Radio Vaticana, 17 dicembre 2009

Il Papa ai vescovi bielorussi: cattolici e ortodossi insieme per testimoniare il Vangelo in una società secolarizzata

◊   Di fronte alle sfide della società odierna, Benedetto XVI raccomanda alla Chiesa bielorussa una rinnovata testimonianza di unità, che potrà favorire i rapporti con l’autorità civile, le relazioni ecumeniche, il dialogo con altre culture e religioni. L’auspicio del Papa nel discorso stamane ai presuli bielorussi in visita ad limina, accompagnati da mons. Aleksander Kaskiewicz, presidente della Conferenza episcopale della Repubblica ex sovietica. Il servizio di Roberta Gisotti:
 
“Corresponsabilità, comunione, condivisione delle decisioni”. Benedetto XVI ha incoraggiato i presuli bielorussi ad avanzare in questo impegno, per “annunciare con rinnovato entusiasmo ed incisività il perenne Messaggio del Vangelo in una società – ha sottolineato - che non è immune dalle tentazioni della secolarizzazione, dell’edonismo e del relativismo”, di cui sono segno la denatalità, la fragilità delle famiglie, l’illusione di trovare fortuna al di fuori della propria terra.
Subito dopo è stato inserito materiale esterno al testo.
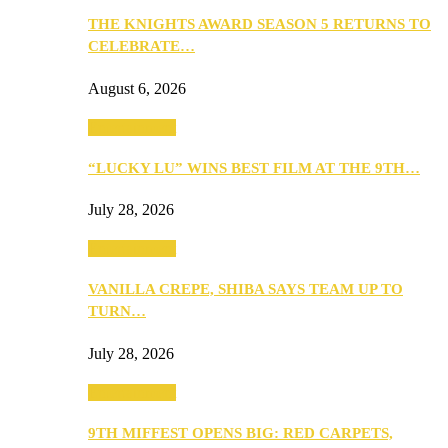
THE KNIGHTS AWARD SEASON 5 RETURNS TO
CELEBRATE…
August 6, 2026
Entertainment
“LUCKY LU” WINS BEST FILM AT THE 9TH…
July 28, 2026
Entertainment
VANILLA CREPE, SHIBA SAYS TEAM UP TO
TURN…
July 28, 2026
Entertainment
9TH MIFFEST OPENS BIG: RED CARPETS,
Di fronte a tali sfide occorre da parte dei Pastori mostrare “la forza della fede”, “radicata in una solida tradizione”, preservando “la profonda identità cristiana della Nazione, nel dialogo rispettoso con le altre culture e religioni”, formulando con “grande cura” programmi e metodi pastorali “sempre più adeguati”, applicando “le decisioni della Conferenza episcopale”, così favorendo anche “il rapporto con l’Autorità civile e, particolarmente, le relazioni ecumeniche”.
 
Ha poi raccomandato il Papa “speciale attenzione” alla “dimensione educativa” dei giovani se oggi viviamo – ha ricordato – “in una sorta di ‘emergenza’” in questo settore. E così anche ha auspicato “una solida e rigorosa formazione spirituale e teologica” dei candidati al sacerdozio, guidati a “compiere una seria e profonda verifica della chiamata divina”.
 
Per questo ha chiesto il Santo Padre che nei seminari di Grodno e a Pinsk si continui ad offrire ai giovani candidati per il clero diocesano e per quello religioso un comune “itinerario formativo completo e qualificato”, “risultato di intensa collaborazione tra il vescovo e i rispettivi superiori religiosi”.
 
Benedetto XVI ha quindi auspicato “gesti concreti” di fraternità per affermare la pace, in particolare richiamando “la fraterna collaborazione con la Chiesa ortodossa di Bielorussia”, i cui pastori condividono “la ricerca e l’impegno per il bene dei fedeli”.
 
Riguardo infine i rapporti Chiesa-Stato, il Papa ha richiamato “la volontà delle parti di stipulare un Accordo”, in via di elaborazione, così come ribadito nel recente incontro in Vaticano con il presidente della Repubblica bielorussa, oltre “l’impegno di fattiva collaborazione su materie di comune interesse, al fine di promuovere, nel rispetto delle competenze di ciascun ambito, il bene dei cittadini".

DISCORSO DEL PAPA

Signor Cardinale,

Venerati Fratelli,

sono lieto di porgere a ciascuno di voi il mio cordiale benvenuto nella casa del Successore di Pietro, cui Cristo ha affidato il compito di pascere il suo gregge (cfr Gv 21,15-19), confermare i fratelli nella fede (cfr Lc 22,31), custodire e promuovere l’unità ecclesiale (cfr Lumen gentium, 22). Ringrazio Mons. Aleksander Kaskiewicz per le parole, con cui ha voluto presentare il cammino della Chiesa in Bielorussia, evidenziando anche le sfide che la attendono.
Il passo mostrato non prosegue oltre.